Evidence suggests that DXA-derived ASM may not contribute to the prediction of falls and fractures, especially when considering femoral neck BMD, as seen in the present study [50, 51]. This tool does not measure ASM directly, as it reflects a body compartment that is neither fat nor bone, within the upper and lower limbs. In this way, it only estimates muscle mass, which ends up including skin, connective tissues, and water, in addition to minerals, proteins, non-fatty lipids, and soft tissue carbohydrates [50,51,52]. In addition, soft tissue can influence the measurement of BMD by DXA, since its mass is incorporated into BMD calculation equations .
The technical aspects of DXA also help to understand the positive association between body mass and ASMI found in the present study, despite the predominance of excess body fat in the population evaluated. Tissues quantified by DXA (bone mass, lean mass, and fat mass) are components of total body mass and their values are derived from it [51, 52].
After insertion of adjustment variables, TUGT did not remain associated with the risk of fracture obtained by FRAX. According to the EWGSOP definition, TUGT is an indicator of the severity of sarcopenia, which means it should be compromised after reduced strength and muscle mass . Such results were not observed, since the participants showed a predominance of adequate HGS, ASMI, and TUGT, which may have contributed to the loss of association between TUGT and fracture risk. This finding demonstrates that, in this population, age was the most important factor for physical performance, which is expected .
The high prevalence of adequate sarcopenia phenotypes and the low risk of fractures in the sample evaluated can be explained by most patients not having started treatment, in addition to them all being free of endocrine therapy. In fact, it is known that breast cancer treatment is one of the main factors that lead to muscle tissue depletion and increased risk of fractures . Nevertheless, a portion of the population analyzed already had a high risk of fractures and probable sarcopenia, in addition to compromised BMD (osteopenia and osteoporosis).

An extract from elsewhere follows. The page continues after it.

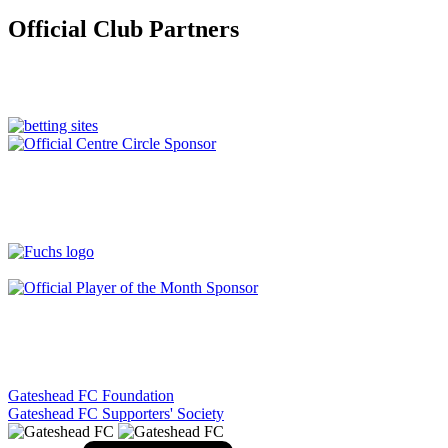
Official Club Partners
Gateshead FC Foundation
Gateshead FC Supporters' Society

Such findings demonstrate the importance of early assessment of these conditions in women with breast cancer, especially the Luminal subtypes, since they can be worsened after treatment .
The impairment of sarcopenia phenotypes and the increased risk of fractures are also influenced by sociodemographic characteristics and habits and lifestyle [54, 55]. Age is a recognized risk factor for both conditions, since aging is characterized by a reduction in muscle and bone mass [54, 55]. In the population studied here, age was inversely associated with muscle strength and positively so with the duration of the TUGT, which indicates bad physical performance.
Similarly, excessive alcohol consumption impairs protein synthesis, and exposure of muscle tissue to ethanol results in autophagy, while smoking can increase muscle fatigue, leading to protein metabolism disorders . On the other hand, the practice of physical activity is useful for the recovery of mitochondrial metabolic function, reducing the expression of catabolic genes and increasing protein synthesis .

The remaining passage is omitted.